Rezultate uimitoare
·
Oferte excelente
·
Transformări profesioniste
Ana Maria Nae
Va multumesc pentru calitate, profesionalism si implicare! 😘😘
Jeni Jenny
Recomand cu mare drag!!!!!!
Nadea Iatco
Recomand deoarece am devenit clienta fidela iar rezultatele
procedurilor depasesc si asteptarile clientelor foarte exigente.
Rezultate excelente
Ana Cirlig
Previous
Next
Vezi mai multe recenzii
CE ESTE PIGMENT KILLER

> [Problem]:
Every line of the material must be returned exactly as it appears.

> [Response for this exercise]:
Rezultate uimitoare
·
Oferte excelente
·
Transformări profesioniste
Ana Maria Nae
Va multumesc pentru calitate, profesionalism si implicare! 😘😘
Jeni Jenny
Recomand cu mare drag!!!!!!
Nadea Iatco
Recomand deoarece am devenit clienta fidela iar rezultatele
procedurilor depasesc si asteptarile clientelor foarte exigente.
Rezultate excelente
Ana Cirlig
Previous
Next
Vezi mai multe recenzii
CE ESTE PIGMENT KILLER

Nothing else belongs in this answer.